Urine culture and biochemical testing

Cysteine Lactose Electrolyte Deficient (CLED) agar (Liofilchemsrl. Roseto d. Abruzzi TE-Italy), was prepared according to manufacturer’s instructions and stored in the refrigerator at 2-8 °C. Prior to inoculation, the pre-casted culture media were removed and placed on a clean bench to warm to room temperature. Ten microliters (10 μL) of each sample was streaked on the media and incubated at 37 °C for 18–24 h, after which the number of colonies on each plate was recorded. Only samples with bacterial count ≥105 colony forming unit (CFU) per mL of urine were considered positive. Colony morphology on CLED was recorded. Pure cultures were prepared by sub-culturing on nutrient agar. Smears of isolates were prepared and Gram stained [14]. The Coagulase and Catalase tests were performed on gram positive isolates while for the gram negatives, glucose and lactose breakdown were tested on KIA medium as well as indole test and API20E used for species identification.
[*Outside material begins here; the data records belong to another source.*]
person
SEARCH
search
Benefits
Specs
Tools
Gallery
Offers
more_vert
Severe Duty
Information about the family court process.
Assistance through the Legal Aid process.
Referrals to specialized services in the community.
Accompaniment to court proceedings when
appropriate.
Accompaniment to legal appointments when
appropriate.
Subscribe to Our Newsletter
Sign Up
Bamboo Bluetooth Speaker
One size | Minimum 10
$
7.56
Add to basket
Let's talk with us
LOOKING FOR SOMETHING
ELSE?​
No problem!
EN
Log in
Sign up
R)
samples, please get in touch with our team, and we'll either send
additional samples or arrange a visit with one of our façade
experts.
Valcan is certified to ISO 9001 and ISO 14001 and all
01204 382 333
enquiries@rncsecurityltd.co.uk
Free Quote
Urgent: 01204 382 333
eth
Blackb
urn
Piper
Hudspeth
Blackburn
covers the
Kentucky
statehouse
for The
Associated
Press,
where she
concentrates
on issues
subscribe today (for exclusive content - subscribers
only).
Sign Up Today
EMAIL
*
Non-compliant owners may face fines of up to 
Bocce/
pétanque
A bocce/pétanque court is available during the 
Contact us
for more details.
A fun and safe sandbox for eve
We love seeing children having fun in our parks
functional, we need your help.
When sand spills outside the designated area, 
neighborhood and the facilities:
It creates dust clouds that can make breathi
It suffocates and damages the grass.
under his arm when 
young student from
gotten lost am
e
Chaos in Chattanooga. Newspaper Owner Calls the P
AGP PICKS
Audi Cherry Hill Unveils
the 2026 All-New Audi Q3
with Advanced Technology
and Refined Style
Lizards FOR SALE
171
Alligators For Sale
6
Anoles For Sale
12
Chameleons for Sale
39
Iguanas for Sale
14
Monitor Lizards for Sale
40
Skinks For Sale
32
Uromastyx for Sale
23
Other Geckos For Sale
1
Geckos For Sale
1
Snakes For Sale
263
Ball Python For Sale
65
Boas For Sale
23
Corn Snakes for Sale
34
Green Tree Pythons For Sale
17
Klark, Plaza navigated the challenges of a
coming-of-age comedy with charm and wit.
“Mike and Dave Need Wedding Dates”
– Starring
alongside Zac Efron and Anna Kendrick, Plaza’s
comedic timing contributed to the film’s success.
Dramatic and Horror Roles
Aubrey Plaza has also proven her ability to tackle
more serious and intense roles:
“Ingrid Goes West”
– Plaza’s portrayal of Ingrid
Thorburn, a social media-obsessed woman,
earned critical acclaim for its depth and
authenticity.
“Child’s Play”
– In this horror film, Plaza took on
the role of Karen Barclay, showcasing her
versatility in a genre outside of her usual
Antibiotic susceptibility testing

Antimicrobial susceptibility of pure isolates was tested by the disc diffusion method on Mueller-Hinton agar. The antibiotics (Cypress Diagnostics, Italy) used included: gentamycin (20 μg), ciprofloxacin (5 μg), trimethoprim (1.25 μg) and sulphamethoxazole (23.75 μg), kanamycin (30 μg), chloramphenicol (5 μg), tetracycline (30 μg), ceftriaxone (30 μg), cefatoxime (30 μg) and ampicillin (10 μg). The plates with the discs were incubated in an inverted position at 37 °C overnight. Diameters of zones of inhibition were measured using a ruler to the nearest mm and compared with recommended CLSI M100-S12 Standards [15] and the organisms reported as susceptible, intermediate, or resistant to the antimicrobial agents.

Data analysis

Data was entered into a prepared template on Microsoft Excel 2010 and later exported to the Statistical Package for Social Sciences (SPSS) for Windows Version 18.0 (Chicago, IL, USA) and EPI Info 7.0 (CDC, USA) for analyses. Relationships between categorical variables were assessed using either the Chi Square test or the Fischer Exact test. A bivariate analysis was performed to investigate the level of association of the risk factors (exposure) to the outcome variable (Culture positivity). Ninety-five percent (95%) confidence intervals and Odds ratios (OR) were reported for key parameters under investigation to quantitate associations. OR > 1with the null value-1 lying outside the 95% confidence interval were considered as positive associations whereas OR < 1 were consider as negative association. Statistical significance was set at p value ≤0.05.

Ethical considerations

Ethical clearance was granted by the Faculty of Health Sciences Institutional Review Board (FHS-IRB), University of Buea. Administrative clearances were obtained from the South West Regional Delegation of Public Health and the Buea District Health Service. Permission was obtained from the management of the participating health facilities. Every participant indicated their willingness to participate in the study by signing an informed consent form. Participants <21 years gave assent and their parents/guardians gave informed consent. Participants were free to withdraw at any stage of the research without any sanctions. All experiments were performed in accordance with the relevant guidelines and regulations. Laboratory results of urine analysis and culture were sent to the respective health centers in sealed envelopes for delivery to the participants by the Chief of Centers. Personal information of all participants was kept confidential and electronic files were pass-word protected and accessible only to authorised research group members.


Overall, 287 pregnant women of ages between 16 and 47 years (with mean age of 26.6 ± 5.3 years,) were recruited. The majority of women were within the age group 21–25 years (33.5%), had attained secondary level of education (55.8%), were married (68.3%), in the third trimester of pregnancy (56.1%), and had started ANC in the second trimester of pregnancy (Table 1).

Table 1 Characteristics of study participants

Significant bacteriuria was reported in 89 of the 287 participants giving a prevalence of 31.0%. One hundred and fifty (150) participants did not report any symptom of UTIs. Out of these, 43 (28.7%) were positive for bacteriuria (Table 2). Nine bacterial species were isolated, with E. coli as the leading cause of UTIs and accounting for 43.2% of all gram negative bacterial infections (Table 3).

Table 2 Prevalence of asymptomatic bacteriuria
Table 3 Prevalence of uropathogens in samples

Risks factors for UTI associated to maternal obstetric characteristics are shown on Table 4. There was no statistically significant association between these factors and UTI. However, multigravidas (OR = 1.01, 95%CI =0.60–1.68) and multiparous women (OR = 1.08, 95% CI = (0.65–1.8), advanced age (> 30) (OR = 1.2, 95%CI = 0.66–2.08) and having sexual intercourse ≤4 times in a month (OR = 1.7, 95%CI = (0.94–3.10) had high prevalence of UTI (Table 4).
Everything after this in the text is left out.